Alert Fatigue Survey
Surveying on-call about alert quality. Quarterly.
Why a quarterly survey
Metrics tell you alert volume but not which alerts the on-call hates. A 10-question survey to every on-call once a quarter surfaces the qualitative noise: confusing alerts, useless runbooks, alerts that always fire during deploys. Anonymous, 5 minutes to fill out, run the week after each rotation.
- Volume metrics insufficient. They don’t tell you which alerts the on-call hates.
- 10-question quarterly. Surfaces qualitative noise: confusing alerts, useless runbooks, deploy-time fires.
- Anonymous and short. 5 minutes; honest answers depend on anonymity.
- Per-rotation timing. The week after each rotation; recency matters for accuracy.
The questions that matter
Four core questions cover most ground. How many pages required no action (count, not percentage); which 3 alerts were the most painful and why (free text); did any page have a runbook that actually helped (yes/no per page); on a 1-10 scale, how rested are you after this rotation.
- No-action page count. Count, not percentage; the noise volume.
- Top 3 painful alerts. Free text; the qualitative signal that drives action.
- Runbook helpfulness. Yes/no per page; the runbook quality measure.
- Rest score 1-10. Burnout proxy; below 6 is intervention territory.
Act on the results within 30 days
Action within 30 days keeps the survey alive. Publish a public alert-cleanup list within 2 weeks; top 3 painful alerts get retuned or retired by the next quarter (publish the diff); if the rest score is below 6, reduce the rotation size or pull alerts because burnout is not a metrics problem.
- Public cleanup list in 2 weeks. Survey results without action breeds cynicism.
- Top 3 retuned by next quarter. Publish the diff; the action is visible.
- Rest below 6 triggers intervention. Reduce rotation size or pull alerts; burnout is structural.
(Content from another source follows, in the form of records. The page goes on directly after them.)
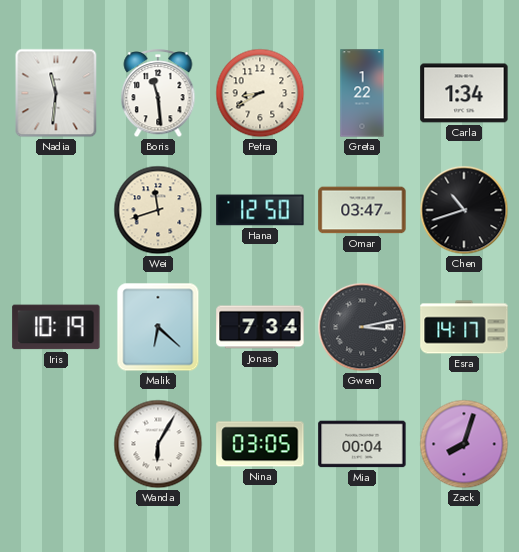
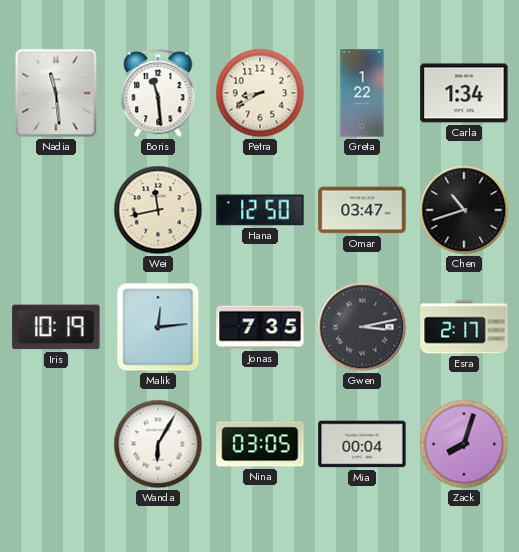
Nadia: 11:31 -> 11:29
Wei: 11:42 -> 11:43
Malik: 6:22 -> 12:14
Jonas: 7:34 -> 7:35
Esra: 14:17 -> 2:17
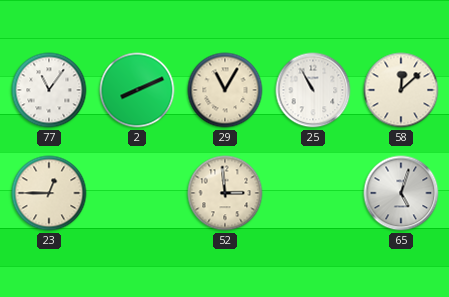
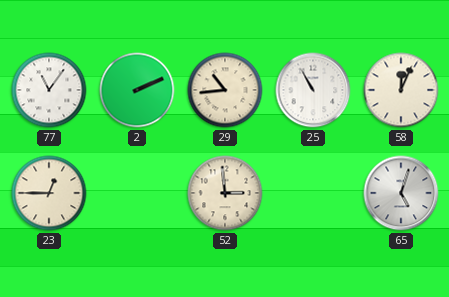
2: 8:11 -> 2:11
29: 11:05 -> 10:44
58: 12:08 -> 12:04
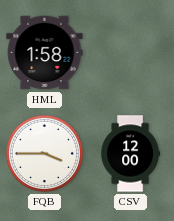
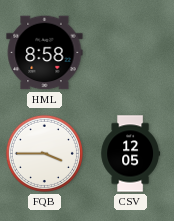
HML: 1:58 -> 8:58
CSV: 12:00 -> 12:05
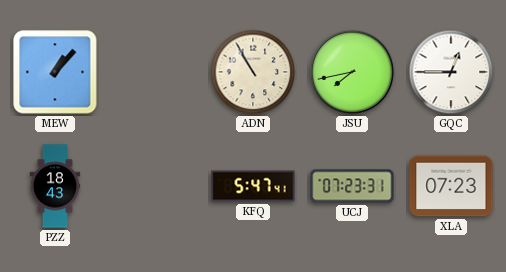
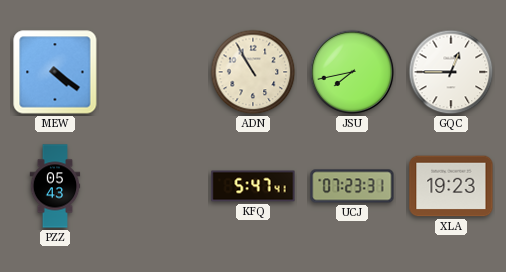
MEW: 1:07 -> 4:21
PZZ: 18:43 -> 05:43
XLA: 07:23 -> 19:23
- Per-cycle action commitment. One named action per cycle; supports follow-through.
Trend, don't snapshot
One survey is a snapshot; four surveys are a trend. Compare quarter over quarter; track median noise pages per shift, painful-alert count, rest score and plot these against alert volume metrics; trend reversal means the cleanup ritual is working while stable or worsening means you need a bigger intervention.
- Snapshot vs trend. One survey is a snapshot; four are a trend; the multi-quarter view matters.
- Track 3 metrics. Median noise pages, painful-alert count, rest score; plot against volume.
- Trend reversal good. Cleanup ritual is working; the leading indicator.
- Per-trend escalation. Stable or worsening means a bigger intervention; the data drives the response.
Who runs the survey
The owner matters for honesty. On-call manager or SRE lead, not the owning team of the noisy service because that creates conflict-of-interest pressure on responses. 5 minutes per person 4 times a year, 20 minutes per engineer per year total; the ROI is alerts retired, rotations rebalanced, attrition reduced.
- Manager or SRE lead. Not the owning team of the noisy service; conflict of interest distorts responses.
- 20 minutes per engineer per year. 5 minutes per person, 4 times a year; the cost is small.
- ROI: alerts retired, rotations rebalanced, attrition reduced. The cheapest signal you can buy.
- Per-org survey owner. Documented ownership; supports consistent execution.